### Exercise requirements
Within this material, state how many lines include the string "рождения". Reply with the number only.

──────── Extracted information

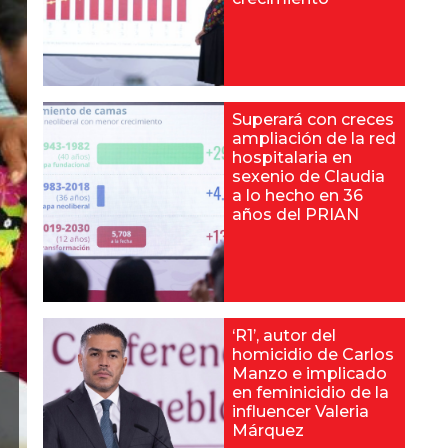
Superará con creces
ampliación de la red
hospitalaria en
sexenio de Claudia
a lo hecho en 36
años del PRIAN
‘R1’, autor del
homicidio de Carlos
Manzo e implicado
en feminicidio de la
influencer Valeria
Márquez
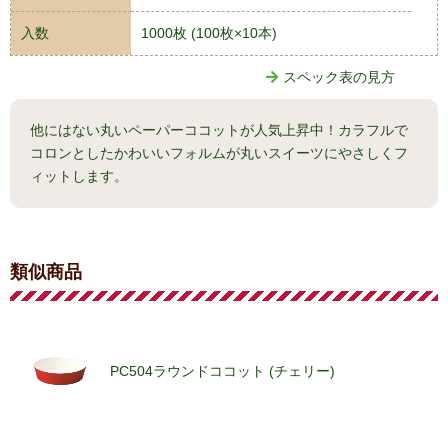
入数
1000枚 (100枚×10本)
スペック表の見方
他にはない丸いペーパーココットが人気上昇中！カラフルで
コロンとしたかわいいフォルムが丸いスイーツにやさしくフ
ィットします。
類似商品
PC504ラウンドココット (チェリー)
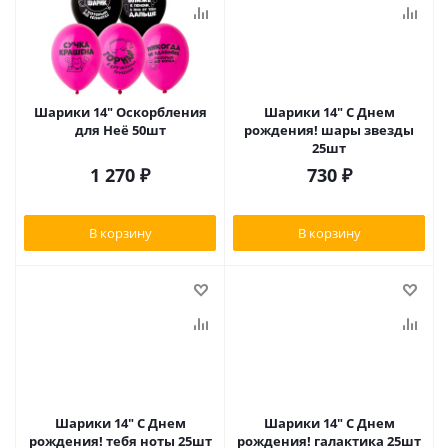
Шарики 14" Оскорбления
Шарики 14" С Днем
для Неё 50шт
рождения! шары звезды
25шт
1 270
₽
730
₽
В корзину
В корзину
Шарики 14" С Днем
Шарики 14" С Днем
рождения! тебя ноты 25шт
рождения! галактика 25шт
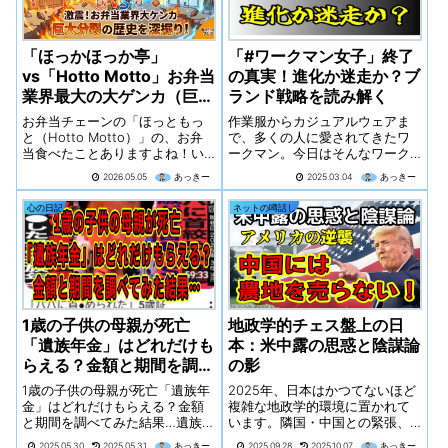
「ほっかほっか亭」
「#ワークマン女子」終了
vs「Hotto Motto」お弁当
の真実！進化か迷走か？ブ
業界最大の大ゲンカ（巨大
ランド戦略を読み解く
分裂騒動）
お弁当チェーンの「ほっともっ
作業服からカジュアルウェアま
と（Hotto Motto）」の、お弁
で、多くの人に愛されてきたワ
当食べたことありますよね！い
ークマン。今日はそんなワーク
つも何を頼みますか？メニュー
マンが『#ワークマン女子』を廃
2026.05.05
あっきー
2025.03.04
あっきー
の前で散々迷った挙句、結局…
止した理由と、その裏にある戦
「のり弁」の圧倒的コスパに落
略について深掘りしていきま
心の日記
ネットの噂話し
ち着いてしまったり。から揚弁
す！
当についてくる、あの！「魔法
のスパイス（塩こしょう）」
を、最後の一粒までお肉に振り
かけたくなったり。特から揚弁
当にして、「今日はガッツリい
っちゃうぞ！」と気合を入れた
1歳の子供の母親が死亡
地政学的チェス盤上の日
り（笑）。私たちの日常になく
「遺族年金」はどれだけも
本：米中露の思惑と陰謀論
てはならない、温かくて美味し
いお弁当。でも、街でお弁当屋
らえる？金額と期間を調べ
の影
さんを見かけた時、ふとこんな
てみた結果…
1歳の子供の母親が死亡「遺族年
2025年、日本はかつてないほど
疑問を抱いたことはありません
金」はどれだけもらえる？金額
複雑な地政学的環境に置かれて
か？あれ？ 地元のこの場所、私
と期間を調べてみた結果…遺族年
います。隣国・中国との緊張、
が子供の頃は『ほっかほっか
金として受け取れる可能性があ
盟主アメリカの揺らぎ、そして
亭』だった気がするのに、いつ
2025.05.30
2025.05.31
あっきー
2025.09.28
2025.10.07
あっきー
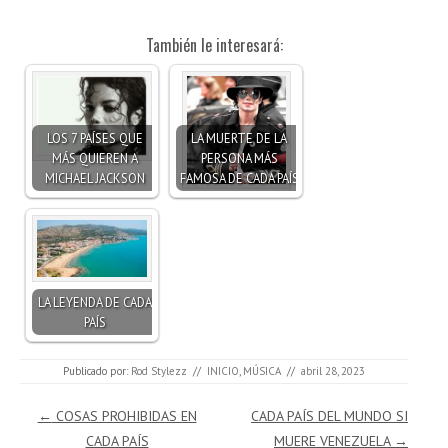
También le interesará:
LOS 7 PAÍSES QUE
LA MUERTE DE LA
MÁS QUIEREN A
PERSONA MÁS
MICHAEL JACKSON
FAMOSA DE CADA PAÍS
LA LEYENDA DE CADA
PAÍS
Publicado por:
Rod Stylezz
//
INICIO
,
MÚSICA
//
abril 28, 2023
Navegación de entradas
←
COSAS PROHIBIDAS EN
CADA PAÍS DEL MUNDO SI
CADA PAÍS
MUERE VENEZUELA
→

────────────────

### Result
3